Reinforcement Learning

Supervised learning = Teaching by example we have a dataset with labels.

In Reinforcement Learning there isn't labels, the network learn by experiences things. Without label, we decide to use Markov Decision Process (MDP) represented by 4 objects STAR : State, Transition, Action, Reward

MDP : STAR

State : state = S [what state I am?]
Transition : nextState = T(state, action) [Transitions can be deterministic or stochastic]
Action : possibleActions = A(state) [What can I do]
Reward : reward = R(state, action) [did I achieve my goal? Get close? Get far?]

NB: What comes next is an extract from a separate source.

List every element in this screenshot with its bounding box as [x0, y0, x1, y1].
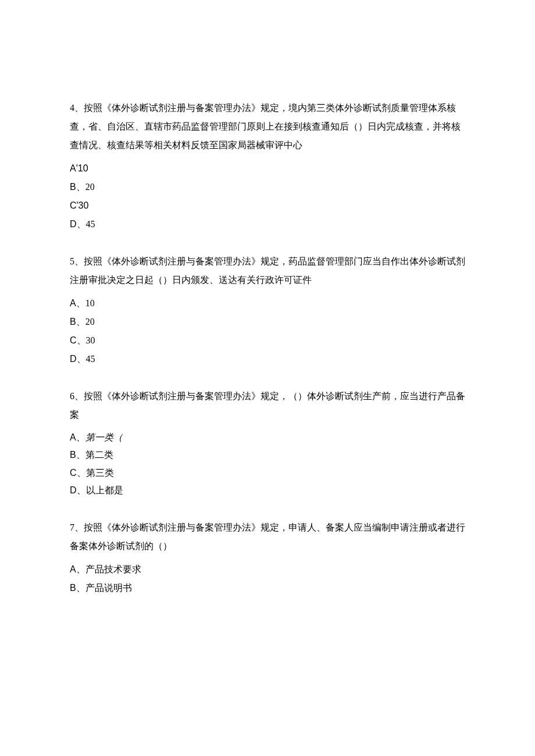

We will treat "Cart Pole" as an exercise at the end of the article, let see its definition :

TOOLS

Reinforcement learning is a fundamentally iterative process : Agent acts, Environment computes transition and again. S&R are in agent, A&T are in environment.

Policy : 𝝅 : “In every State, what action do you chose ?”

Good policy yields the agent a lot of rewards

Objective : 𝝅* which maximizes the rewards

Return : "How good is the state"

High value : close to a reward // Lower value : far to a reward

Value function : V𝝅(s) "how good are all state ?"

Quantifies the amount of reward an agent is expected to receive starting in s and following 𝝅.

𝝅=f(Value Function)

As you seen it's a Chicken & Egg problem : V needs 𝝅 and 𝝅 needs V. Achieve (V*,𝝅*) is done iteratively through learning.

Learning

Start somewhere & initialize V at random
compute 𝝅=greedy(V)
Estimate V given 𝝅, V represent the actual values of the states.
Repeat from Step 2 until convergence.

To express Value function from rewards instead of returns we use Bellman's Equation.

Canonical Algorithms

Two types of algorithms Monte-Carlo or temporal difference (ON-Policy or OFF-Policy).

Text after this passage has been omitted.